We implemented a transfer learning and fine-tuning strategy using a VGG-19 model pre-trained on Imagenet as the baseline model. In both Classification Tasks, we freeze the convolutional base layers and replace the fully connected layers and final classification layer of the model with a custom head. We used Stochastic Gradient Descent (SDG) as the optimiser. Initially, we implemented Bayesian hyperparameter tuning via the Keras tuner54 to select: (i) the number of fully connected layers, (ii) the number of nodes in each fully connected layer, and (iii) the dropout percentage between these layers. To improve classification accuracy, we fined-tuned the model by unfreezing some of the convolutional layers of the model and lowering the learning rate. To choose the optimal parameters during this stage, we used a random grid search which adjusts the number of frozen layers and the learning rate at each iteration.

As the target dataset differs greatly from the source dataset a number of regularization steps were also included in the model to help boost model performance and prevent overfitting. First, a Global Average Pooling (GAP) layer was inserted after the convolutional layers of the model to be used as a structure regularizer55. Additional measures include a light amount of L1/L2 regularization (1e-5) which is applied to the model alongside an early stopping callback. For both CTs, the model was able to train for a maximum of thirty epochs and up to ten further epochs during the fine-tuning stage.

In CT 2, to deal with the class imbalance problem, we implemented a focal loss function with the default values for the alpha and gamma parameters. The focal loss was designed to deal with class imbalance by down-weighting well-classified examples and focusing on harder examples56. All models were implemented using Tensorflow-Keras library57, which makes the Imagenet weights available for the VGG-19 model from its applications module, hence reducing the computational cost and time of running our experiments and making our experiments easier to reproduce.
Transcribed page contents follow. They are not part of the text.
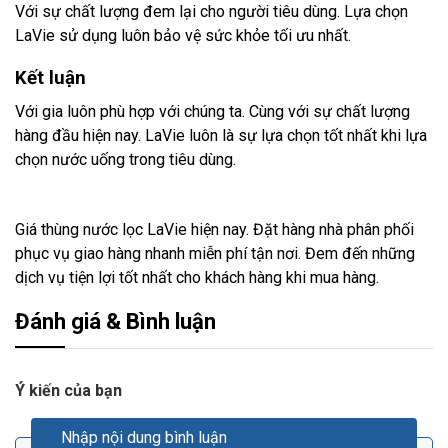
Với sự chất lượng đem lại cho người tiêu dùng. Lựa chọn
LaVie sử dụng luôn bảo vệ sức khỏe tối ưu nhất.
Kết luận
Với gia luôn phù hợp với chúng ta. Cùng với sự chất lượng
hàng đầu hiện nay. LaVie luôn là sự lựa chọn tốt nhất khi lựa
chọn nước uống trong tiêu dùng.
Giá thùng nước lọc LaVie hiện nay. Đặt hàng nhà phân phối
phục vụ giao hàng nhanh miễn phí tận nơi. Đem đến những
dịch vụ tiện lợi tốt nhất cho khách hàng khi mua hàng.
Đánh giá & Bình luận
Ý kiến của bạn
Nhập nội dung bình luận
Comparison with baseline models

We compared our model to two common approaches used for classification problems, namely, a Support Vector Machine (SVM) image classifier and a logistic regression model. In the cases of the SVM, we implemented a Radial-Basis-Function (RBF) kernel SVM with the SVC estimator from the Python SkLearn library37. We used the same scanpaths as model input. We apply a 5-fold cross-validated, exhaustive parameter grid search to select the values of the hyperparameters. We set the kernel coefficient and regularization penalty to 0.0001 and 10, respectively, in the exact Machine Learning strategy task, the penalty parameter was computed with adjusted weights inversely proportional to class frequencies in the input data. To fit the logistic regression model to CT 1, we used a generalized linear model (GLM) from the R package stats (version 3.6.0). For CT 2, we applied a multinomial regression model within the R package nnet (version 7.3.16)58. We fitted different models by regressing the binary outcome on proportions of ‘Own’, ‘Other’ and ‘Intracell’ transitions recorded in intervals of the total duration of the game (at 15%, 30%, 50%, 80%, 100%) or in fixed time spans of 2, 5, 10 and 15 s.